WHAT THIS TASK INVOLVES: In the listing below, find each line with the string "профессиональной" and return it.

DATA SHOWN:
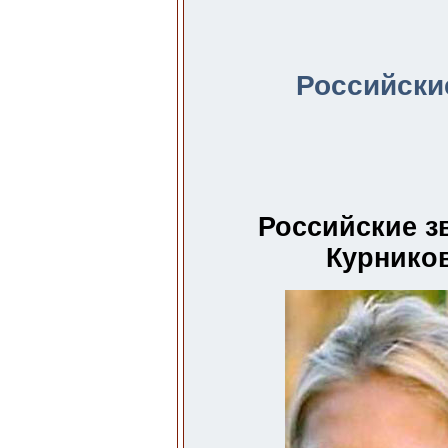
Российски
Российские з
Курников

==

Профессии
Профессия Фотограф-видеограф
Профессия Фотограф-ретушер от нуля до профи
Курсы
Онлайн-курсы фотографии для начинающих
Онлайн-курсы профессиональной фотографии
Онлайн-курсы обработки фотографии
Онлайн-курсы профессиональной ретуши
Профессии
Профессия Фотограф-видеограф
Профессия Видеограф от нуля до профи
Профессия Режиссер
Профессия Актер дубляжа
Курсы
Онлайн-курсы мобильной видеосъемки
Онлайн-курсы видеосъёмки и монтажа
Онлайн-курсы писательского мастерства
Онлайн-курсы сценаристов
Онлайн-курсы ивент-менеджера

REPLY:
Онлайн-курсы профессиональной фотографии
Онлайн-курсы профессиональной ретуши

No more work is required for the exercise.